(ABC4) — Many people need to take medications for physical and mental health reasons, but can certain medications interfere with the COVID-19 vaccine?

The Centers for Disease Control and Prevention recommends that people avoid pain medicine like Tylenol or Ibuprofen prior to getting the vaccine. The chance that over-the-counter medications will affect your immune response is unlikely, the Utah Department of Health, UDOH, says, but it is still not known for sure if they can impact the vaccine’s effectiveness.

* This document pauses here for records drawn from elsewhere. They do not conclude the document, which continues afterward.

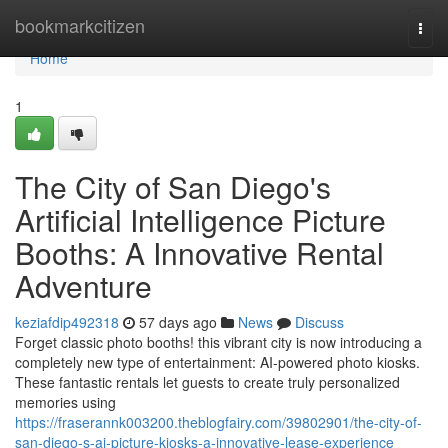
Home
bookmarkcitizen
Togg
navi
Home
1
The City of San Diego's
Artificial Intelligence Picture
Booths: A Innovative Rental
Adventure
keziafdip492318
57 days ago
News
Discuss
Forget classic photo booths! this vibrant city is now introducing a
completely new type of entertainment: AI-powered photo kiosks.
These fantastic rentals let guests to create truly personalized
memories using
https://fraserannk003200.theblogfairy.com/39802901/the-city-of-
san-diego-s-ai-picture-kiosks-a-innovative-lease-experience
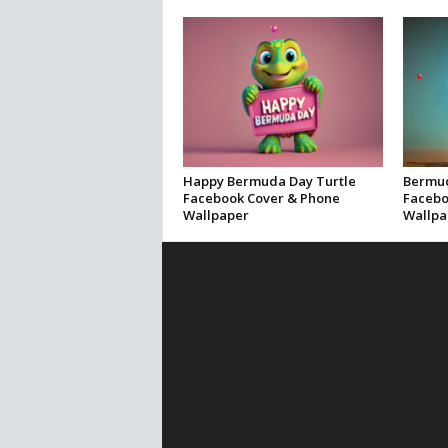
Happy Bermuda Day Turtle
Bermud
Facebook Cover & Phone
Facebo
Wallpaper
Wallpa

Experiencing pain after receiving your COVID-19 vaccine? You can take over-the-counter painkillers after receiving the COVID-19 vaccine, UDOH says, but the CDC recommends checking with your doctor about it. Other options for managing the pain are exercising your arm, staying hydrated, dressing lightly if you have a fever, or applying a washcloth over where you got the vaccine, CDC says.

But what about antibiotics and long-term medications?

According to the Utah Department of Health, COVID-19 vaccinations were found to be both safe and effective for those taking medication during clinical trials. They say it is important that those taking long-term, daily medications keep taking them unless specifically told to stop by their healthcare professional.

Those who are taking antibiotics and antiviral medications also don’t have to worry- they can safely receive the vaccine while taking their medication.

People who have received passive antibody therapy for COVID-19 can get the vaccine, but they must wait 90 days after their treatment. Currently, there is no data to support that the vaccines are safe or effective for those who have been treated with these therapies.

People who have had COVID-19 can safely get the vaccine, though they should wait until they have finished quarantining and are symptom-free. Some may choose to wait 90 days after being infected with the virus to get the vaccine.